There are pictures in the records below; leave them out and set down exactly the lines from the one holding "08.91 - 11.95" through the one holding "max 60g - attention œufs déjà".

────────

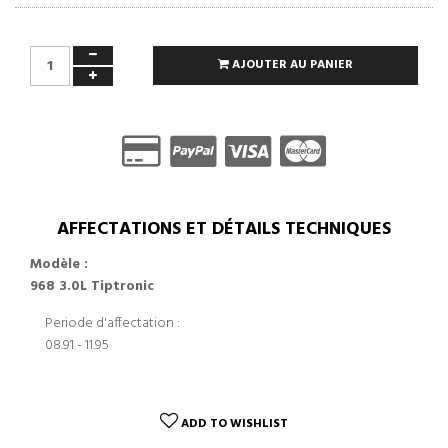
AJOUTER AU PANIER
AFFECTATIONS ET DÉTAILS TECHNIQUES
Modèle :
968 3.0L Tiptronic
Periode d'affectation :
08.91 - 11.95
ADD TO WISHLIST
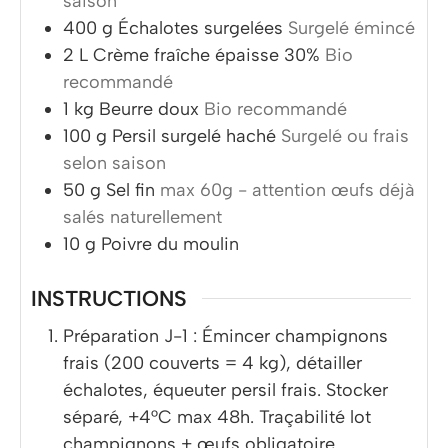
saison
400
g
Échalotes surgelées
Surgelé émincé
2
L
Crème fraîche épaisse 30%
Bio
recommandé
1
kg
Beurre doux
Bio recommandé
100
g
Persil surgelé haché
Surgelé ou frais
selon saison
50
g
Sel fin
max 60g - attention œufs déjà
salés naturellement
10
g
Poivre du moulin
INSTRUCTIONS
Préparation J-1 : Émincer champignons
frais (200 couverts = 4 kg), détailler
échalotes, équeuter persil frais. Stocker
séparé, +4°C max 48h. Traçabilité lot
champignons + œufs obligatoire.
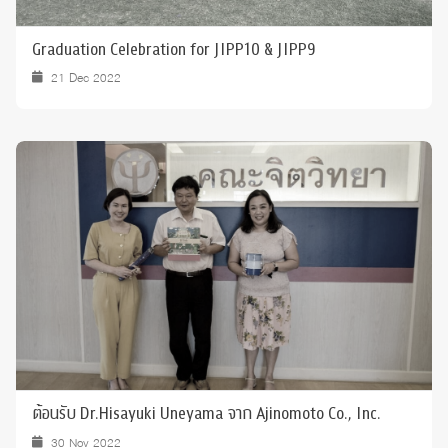
Graduation Celebration for JIPP10 & JIPP9
21 Dec 2022
ต้อนรับ Dr.Hisayuki Uneyama จาก Ajinomoto Co., Inc.
30 Nov 2022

────────

Result of the exercise
08.91 - 11.95
ADD TO WISHLIST
saison
400
g
Échalotes surgelées
Surgelé émincé
2
L
Crème fraîche épaisse 30%
Bio
recommandé
1
kg
Beurre doux
Bio recommandé
100
g
Persil surgelé haché
Surgelé ou frais
selon saison
50
g
Sel fin
max 60g - attention œufs déjà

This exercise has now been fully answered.